Theoretically it could happen, Flash agreed.
His mind presented all the obstacles to such a thing actually happening. If there was one thing he had learned, however, it was that anything is possible. She did remind him of that black and white cat he had had as a child. The more he considered this idea, the more like her Lem seemed to become, and he realized that this is why he had loved her all along.
I’ll call up one of my favorite toys, he said.
A wizzzer? Lem asked.
Flash smiled. She had been listening.
He asked for the wedge in green and yellow. Soon, the toy appeared.
What does it do? Lem asked.
It’s just a toy, Flash explained, but it demonstrates the conservation of angular momentum and gyroscope stability.
He glanced around the cockpit and realized there wasn’t sufficient space with a flat surface to demonstrate it.
Let’s try something else, he suggested, and ordered up a view master.
What is it? Lem asked.
it’s a special-format stereoscope.
Lem only looked at Flash, and then glanced at the high tech viewing screen that was built into the ship.
He had forgotten to ask for a set of reels, and as Lem appeared unimpressed, Flash didn’t pursue it further.

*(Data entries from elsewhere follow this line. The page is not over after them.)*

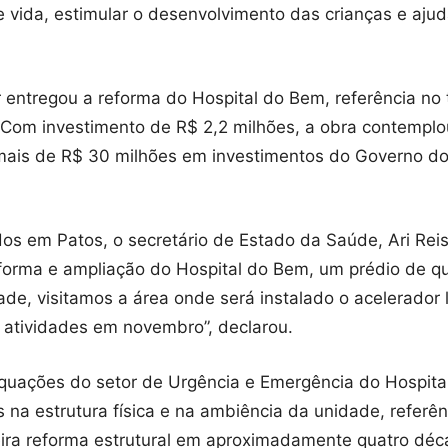
 vida, estimular o desenvolvimento das crianças e ajud
 entregou a reforma do Hospital do Bem, referência no
. Com investimento de R$ 2,2 milhões, a obra contemplou
ais de R$ 30 milhões em investimentos do Governo do 
dos em Patos, o secretário de Estado da Saúde, Ari Rei
eforma e ampliação do Hospital do Bem, um prédio de 
de, visitamos a área onde será instalado o acelerador
 atividades em novembro”, declarou.
uações do setor de Urgência e Emergência do Hospital I
 na estrutura física e na ambiência da unidade, referê
eira reforma estrutural em aproximadamente quatro dé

It didn’t matter. He hadn’t wanted to play with these items. He only wanted to hold them. For the nerves in his fingertips to reconnect with a memory. The plastic toys felt cheap, and were much smaller than Flash had remembered.
After a few flicks of the view master lever, he looked at Lem and sighed.
The sigh turned to a giggle, and soon Lem joined in laughing.
I should have asked for a book.
One nice thing about the table of elements was, whatever it produced, could be broken back down into its component molecules. Even plastic, unlike the plastic that clogged the oceans and continents of earth.
And so the Wizzzer and view master could be reabsorbed if Flash decided to send them back to be dismantled again in the system.